- EXERCISE DESCRIPTION:
The answer should consist of each line from the data below that includes "dengan".

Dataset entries
* * * * *

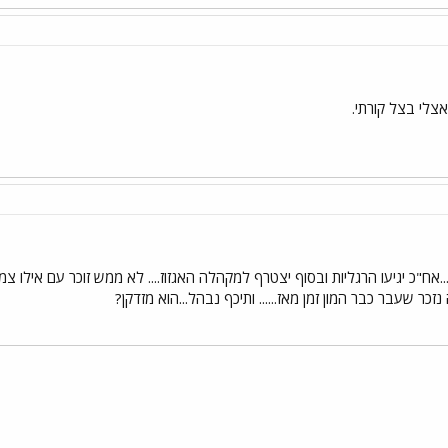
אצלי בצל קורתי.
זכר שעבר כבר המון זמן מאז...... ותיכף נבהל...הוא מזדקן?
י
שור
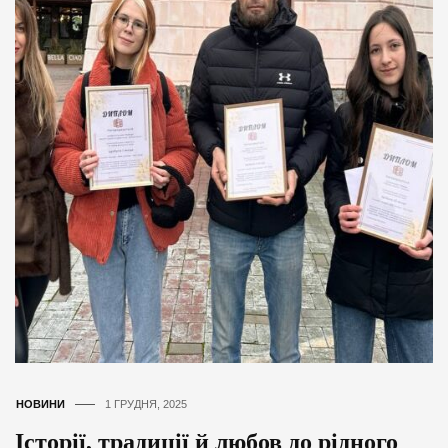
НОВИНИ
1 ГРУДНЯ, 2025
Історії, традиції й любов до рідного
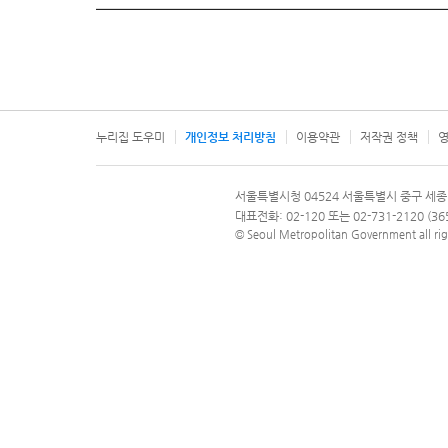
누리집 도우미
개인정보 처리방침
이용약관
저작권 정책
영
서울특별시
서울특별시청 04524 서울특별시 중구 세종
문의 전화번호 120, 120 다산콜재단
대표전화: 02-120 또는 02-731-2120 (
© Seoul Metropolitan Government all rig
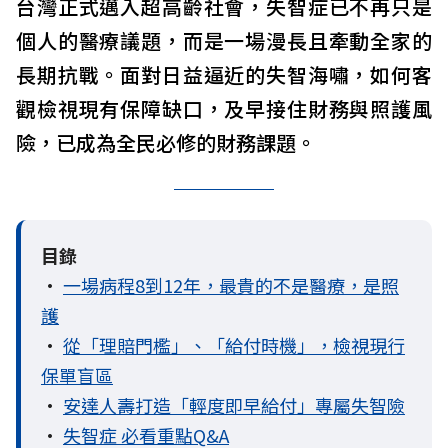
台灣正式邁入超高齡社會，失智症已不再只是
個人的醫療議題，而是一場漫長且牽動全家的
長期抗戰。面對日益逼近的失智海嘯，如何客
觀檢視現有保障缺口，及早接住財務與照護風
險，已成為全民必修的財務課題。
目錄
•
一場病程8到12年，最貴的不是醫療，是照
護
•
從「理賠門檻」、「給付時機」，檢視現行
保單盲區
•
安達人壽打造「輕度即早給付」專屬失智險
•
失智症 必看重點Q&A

* * * * *

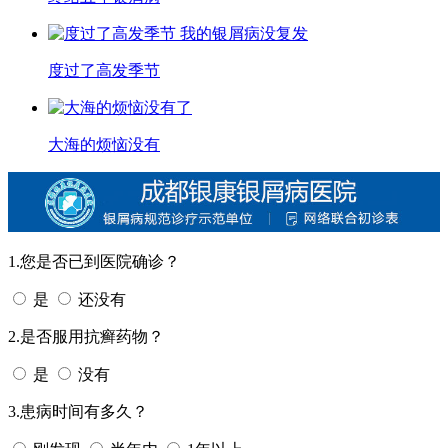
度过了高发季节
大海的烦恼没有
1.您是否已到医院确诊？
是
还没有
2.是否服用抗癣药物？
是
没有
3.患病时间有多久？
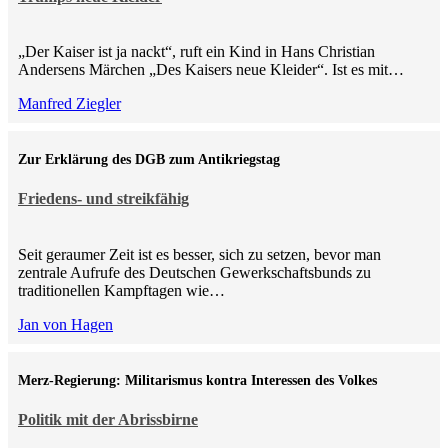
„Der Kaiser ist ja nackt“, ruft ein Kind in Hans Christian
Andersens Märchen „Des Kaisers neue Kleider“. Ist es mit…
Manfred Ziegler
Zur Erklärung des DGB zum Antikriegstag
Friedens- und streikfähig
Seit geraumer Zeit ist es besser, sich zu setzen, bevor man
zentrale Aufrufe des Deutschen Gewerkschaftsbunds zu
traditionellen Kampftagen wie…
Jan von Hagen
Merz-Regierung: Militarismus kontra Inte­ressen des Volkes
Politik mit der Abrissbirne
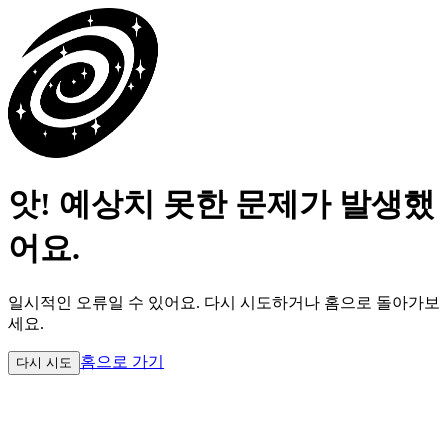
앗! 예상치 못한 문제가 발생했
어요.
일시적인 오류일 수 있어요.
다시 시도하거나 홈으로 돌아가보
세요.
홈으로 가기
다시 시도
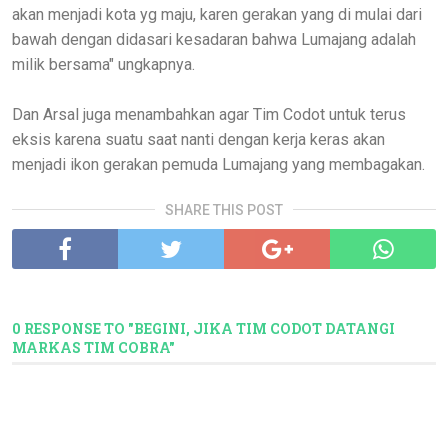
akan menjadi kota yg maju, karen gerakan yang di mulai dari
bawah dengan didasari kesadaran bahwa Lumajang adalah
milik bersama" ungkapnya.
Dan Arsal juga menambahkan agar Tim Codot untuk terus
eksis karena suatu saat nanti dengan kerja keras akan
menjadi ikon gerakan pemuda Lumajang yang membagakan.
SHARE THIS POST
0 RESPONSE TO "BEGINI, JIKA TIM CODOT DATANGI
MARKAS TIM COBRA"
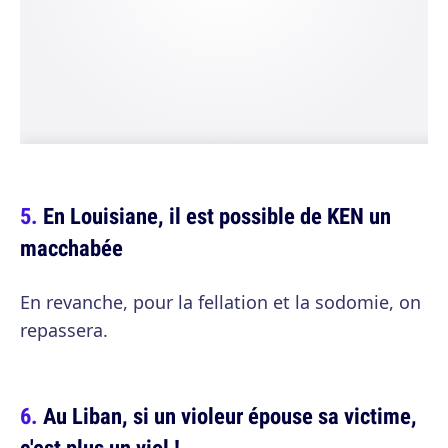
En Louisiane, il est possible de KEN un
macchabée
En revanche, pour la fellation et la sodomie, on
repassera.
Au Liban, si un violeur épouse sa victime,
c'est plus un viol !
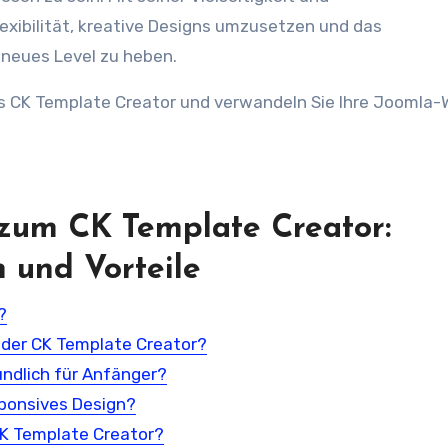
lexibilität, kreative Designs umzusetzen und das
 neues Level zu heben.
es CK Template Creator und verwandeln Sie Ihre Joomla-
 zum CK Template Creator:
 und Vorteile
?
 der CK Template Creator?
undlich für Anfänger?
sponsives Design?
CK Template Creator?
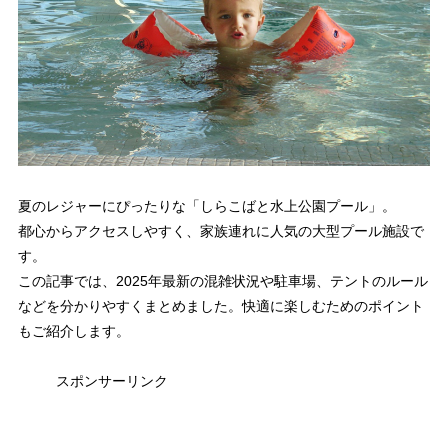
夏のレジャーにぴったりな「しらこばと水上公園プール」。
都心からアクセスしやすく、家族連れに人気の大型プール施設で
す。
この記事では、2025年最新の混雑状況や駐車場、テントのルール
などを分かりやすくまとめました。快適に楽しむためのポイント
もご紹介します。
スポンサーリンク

* * * * *

- ANSWER:
bawah dengan didasari kesadaran bahwa Lumajang adalah
eksis karena suatu saat nanti dengan kerja keras akan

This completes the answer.